Dataset records:
--------

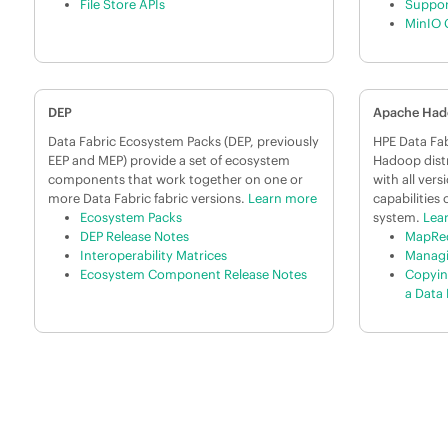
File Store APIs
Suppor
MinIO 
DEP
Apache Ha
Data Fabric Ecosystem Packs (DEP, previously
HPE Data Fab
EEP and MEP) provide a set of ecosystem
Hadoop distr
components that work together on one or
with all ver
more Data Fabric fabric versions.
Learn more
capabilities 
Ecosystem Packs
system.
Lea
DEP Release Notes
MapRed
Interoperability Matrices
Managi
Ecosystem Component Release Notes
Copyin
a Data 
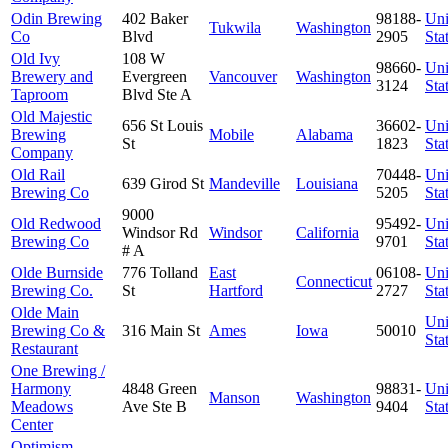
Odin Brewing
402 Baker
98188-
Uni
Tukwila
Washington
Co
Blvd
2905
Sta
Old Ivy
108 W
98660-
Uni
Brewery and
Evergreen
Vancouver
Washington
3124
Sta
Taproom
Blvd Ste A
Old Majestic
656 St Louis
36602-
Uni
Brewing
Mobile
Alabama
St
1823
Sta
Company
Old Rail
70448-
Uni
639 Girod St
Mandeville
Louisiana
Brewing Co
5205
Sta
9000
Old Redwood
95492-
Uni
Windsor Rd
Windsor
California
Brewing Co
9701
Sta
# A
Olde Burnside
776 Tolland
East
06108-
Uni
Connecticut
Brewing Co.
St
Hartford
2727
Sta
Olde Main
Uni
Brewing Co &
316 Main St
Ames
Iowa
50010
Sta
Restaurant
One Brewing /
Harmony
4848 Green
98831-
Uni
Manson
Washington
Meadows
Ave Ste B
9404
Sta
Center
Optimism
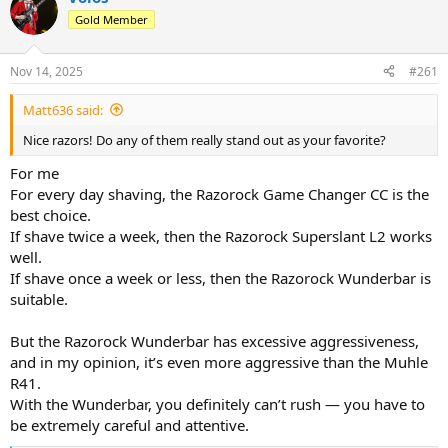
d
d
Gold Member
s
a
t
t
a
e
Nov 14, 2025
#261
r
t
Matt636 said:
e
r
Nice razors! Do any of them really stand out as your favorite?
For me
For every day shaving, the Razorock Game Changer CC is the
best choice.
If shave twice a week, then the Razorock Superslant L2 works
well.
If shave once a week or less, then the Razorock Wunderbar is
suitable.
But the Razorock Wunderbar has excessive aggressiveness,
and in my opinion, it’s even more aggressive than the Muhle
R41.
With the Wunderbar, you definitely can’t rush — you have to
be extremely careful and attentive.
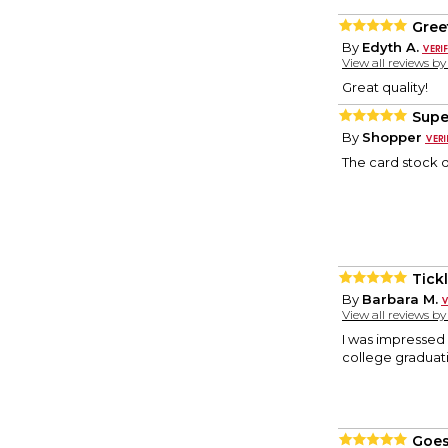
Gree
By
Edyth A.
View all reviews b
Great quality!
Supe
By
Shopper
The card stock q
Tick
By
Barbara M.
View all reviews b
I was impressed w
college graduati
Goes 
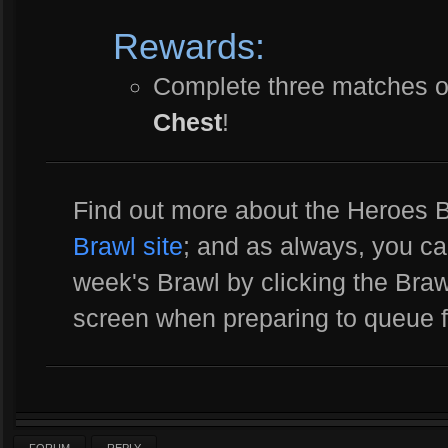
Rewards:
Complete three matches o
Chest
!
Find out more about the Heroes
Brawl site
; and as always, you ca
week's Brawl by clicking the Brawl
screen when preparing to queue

--------

What the exercise asks: Without the pictures, transcribe the lines from the one containing "For every day" through the end of the data, exactly and only those.

Written solution:
For every day shaving, the Razorock Game Changer CC is the
best choice.
If shave twice a week, then the Razorock Superslant L2 works
well.
If shave once a week or less, then the Razorock Wunderbar is
suitable.
But the Razorock Wunderbar has excessive aggressiveness,
and in my opinion, it’s even more aggressive than the Muhle
R41.
With the Wunderbar, you definitely can’t rush — you have to
be extremely careful and attentive.
Gree
By
Edyth A.
View all reviews b
Great quality!
Supe
By
Shopper
The card stock q
Tick
By
Barbara M.
View all reviews b
I was impressed w
college graduati
Goes 
Rewards:
Complete three matches o
Chest
!
Find out more about the Heroes
Brawl site
; and as always, you ca
week's Brawl by clicking the Brawl
screen when preparing to queue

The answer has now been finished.